### EXERCISE OBJECTIVE
Skip the images; return every entry exactly.

[Start of section]

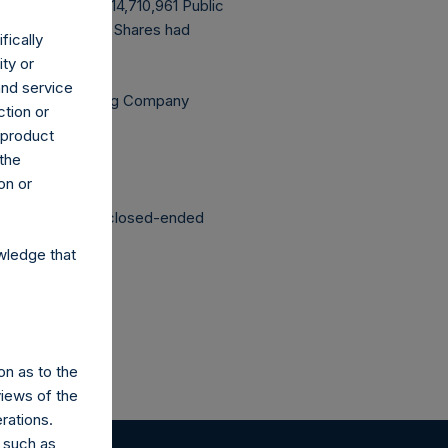
yback, PSH has 214,710,961 Public
at all Management Shares had
fically
ted by Jefferies.
ity or
and service
Independent Voting Company
ction or
h product
 the
on or
structured as a closed-ended
wledge that
on as to the
views of the
rations.
 such as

[End of section]

### ANSWER SECTION
yback, PSH has 214,710,961 Public
at all Management Shares had
fically
ted by Jefferies.
ity or
and service
Independent Voting Company
ction or
h product
 the
on or
structured as a closed-ended
wledge that
on as to the
views of the
rations.
 such as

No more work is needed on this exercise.